LHT: Impressions After 200 Miles

I’ve now ridden just over 200 miles on my Surly Long Haul Trucker. It’s still too early to render a full verdict, but I can lay down some initial impressions:

  • Though I’d read some poor reviews of the WTB Slickasaurus tires, they haven’t been a problem so far. No flats, and they seem to roll reasonably fast with no handling problems. I’ve ridden them on both pavement and gravel (though I had to let some air out of the tires on gravel to soften the ride a bit).

  • The WTB SST saddle has likewise been trouble-free. Reasonably comfortable, no saddle sores, no numb bits. Granted, my longest ride is still only 30 miles, but so far so good.

  • I’m not terribly happy with the Tektro Oryx cantilever brakes. Yes, they work, but I really have to squeeze the levers hard to get much braking power. I was going down a steep, curvy, and muddy gravel road the other day, and had to ride the brakes all the way down, and if I’d had to really stop — and not just slow down — I’m not sure if I could have. I was squeezing the brakes really firmly as it was, and it was rather wearying. Not sure what the answer here is — get used to it?

  • No mechanical issues at all, other than some normal stretching in the rear derailleur cable, which I’ve been able to fix with the barrel adjusters.

  • The drop handlebars have taken some getting used to. Coming from a flat bar, they just felt weird at first. That feeling has faded as I’ve become acclimated to them, and they’re starting to feel more natural.

  • I may want to add some extra padding to a few key points on the handlebars, though. Even with padded gloves (plus another layer of fleece gloves over the top) I’ve felt the need for some extra cush. Mostly this occurs in two locations — when my hands are in the drops, with my weight near the shifters, and on the hoods, when my weight is on my palms right at the curve of the bars. The problem has improved a bit over time, so this may just be another incidence of acclimation…

  • The bar-end shifters have also taken some getting used to, but I think I’m going to be happy with them. They shift cleanly smoothly, and are easy to access. I like the friction shift on the front derailleur, which lets me tweak out chain rub at the extremes of the cassette.

  • Frame sizing seems good.

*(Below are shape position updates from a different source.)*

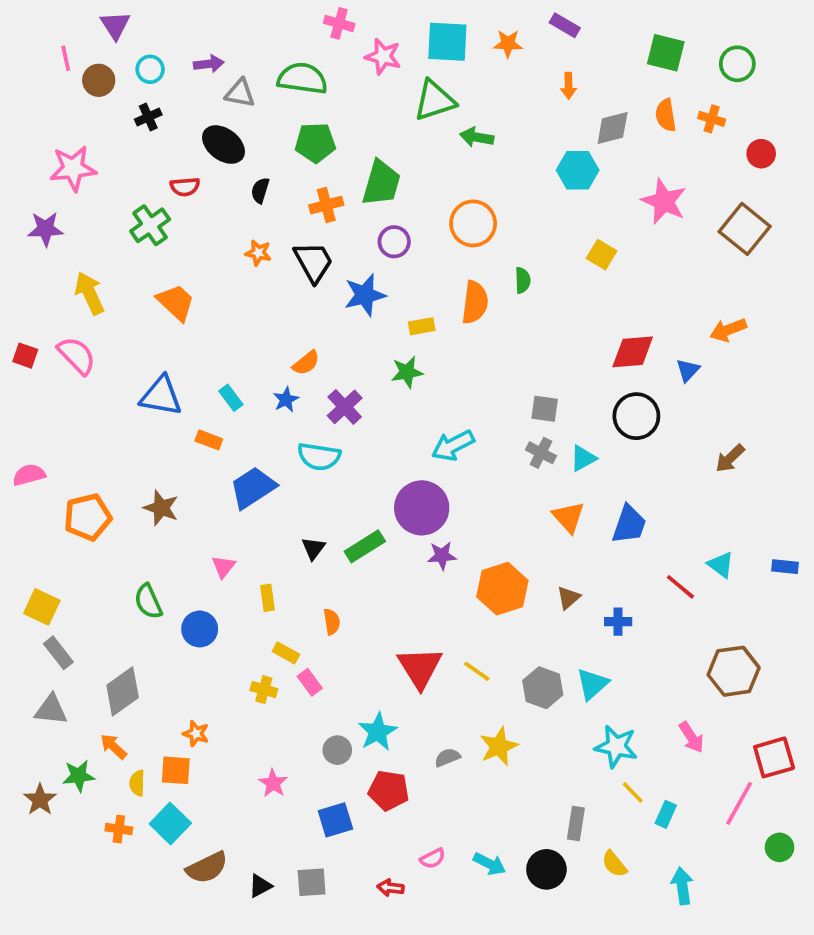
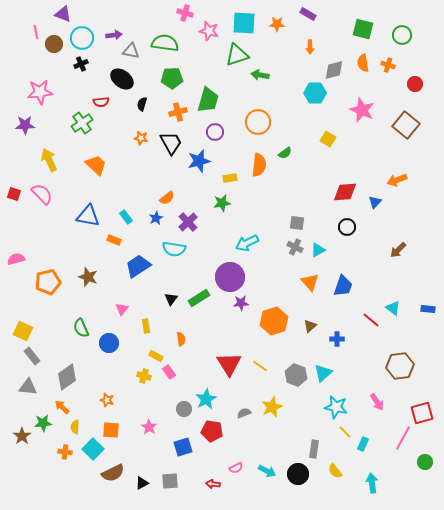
purple triangle: (115, 25) -> (63, 14), turned -36
cyan circle: (150, 69) -> (82, 38), size x1.5
green semicircle: (523, 280) -> (285, 153), turned 56
black circle: (636, 416) -> (347, 227), size x0.7
orange square: (176, 770) -> (111, 430), moved

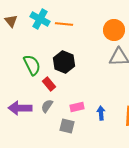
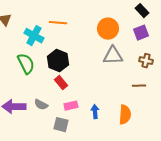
cyan cross: (40, 19) -> (34, 36), moved
red rectangle: (49, 84) -> (61, 83), moved
gray semicircle: (47, 106) -> (41, 105), turned -96

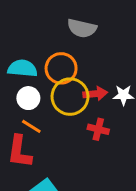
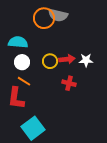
orange circle: (61, 68) -> (44, 18), moved
yellow circle: (70, 97) -> (50, 61), size x0.6

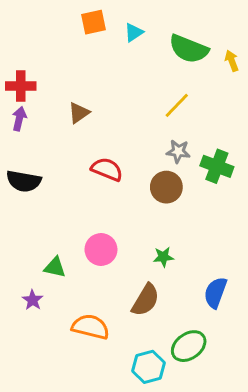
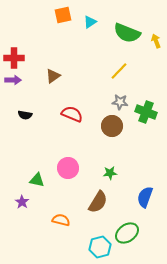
purple arrow: (19, 119) -> (13, 80), turned 77
black semicircle: (24, 181) -> (25, 115), moved, size x0.6
orange semicircle: (91, 327) -> (61, 220), size x0.7

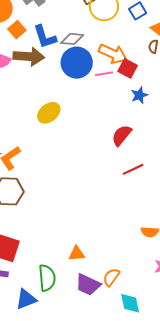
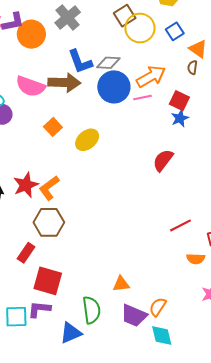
orange square: (17, 30) -> (53, 127), moved
orange arrow: (113, 54) -> (151, 76), turned -52
red square: (128, 68) -> (179, 101), moved
red line: (133, 169) -> (181, 225), moved
cyan diamond: (130, 303) -> (162, 336), moved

I rode with a guy who’s very knowledgeable about these things, and he said the bike fit me well, that I appeared comfortable, with good form, and good power. That’s encouraging.

  • I swapped the frame bag for a rack trunk. Since I had the rear rack installed anyway, the trunk was only 5 oz. heavier than the frame bag, and it can hold a lot more, plus allows me to get rid of the fanny pack I was using for my phone and camera. I mounted my safety triangle reflector on the rear of the trunk, which worked out great — it’s in an optimal position, and doesn’t interfere too much with opening and closing the bag. The bag is an older REI Basic Rack Trunk that I picked up last year off eBay.

  • I still want to add fenders. I hate getting snow melt and gravel road mud splattered all over the frame and my legs. Still not sure which fenders I want yet. 60mm width or 45mm? Planet Bike or SKS? Silver or black?

  • Speed — I don’t feel particularly fast on this bike. It rolls well on the flats, but I don’t think it climbs particularly well. How much of that is the bike, and how much of that is my still recovering fitness from having ridden very little for a month? Still too early to really say for sure…

I’m looking forward to riding more, and giving another report, perhaps at 500 miles or so.

DirtBum Written by:

I enjoy riding bicycles all over -- city streets, suburbia, rural roads, gravel roads, dirt roads, rail-trails, and singletrack. I love exploring the countryside and finding the interesting and historical treasures hidden in plain sight. You can follow my rides on Strava.


  1. Jerry Brick
    January 31, 2009

    The bike sounds pretty good! Specialized makes gloves for road bikes that have a gel insert at the lower outside of your palms,that make a nice cushin for your hands when riding in the drops,I have had a pair for years,and love them.

  2. Steve Kettrey
    February 6, 2009

    Have you considered changing brake pads? The stock pads are crap so I switched to Aztecs which have much better feel and stopping power. You can get them at Performance. A lot of people use Kool Stops, too. I`ve always had decent results with Tektro brakes, but their pads–crap.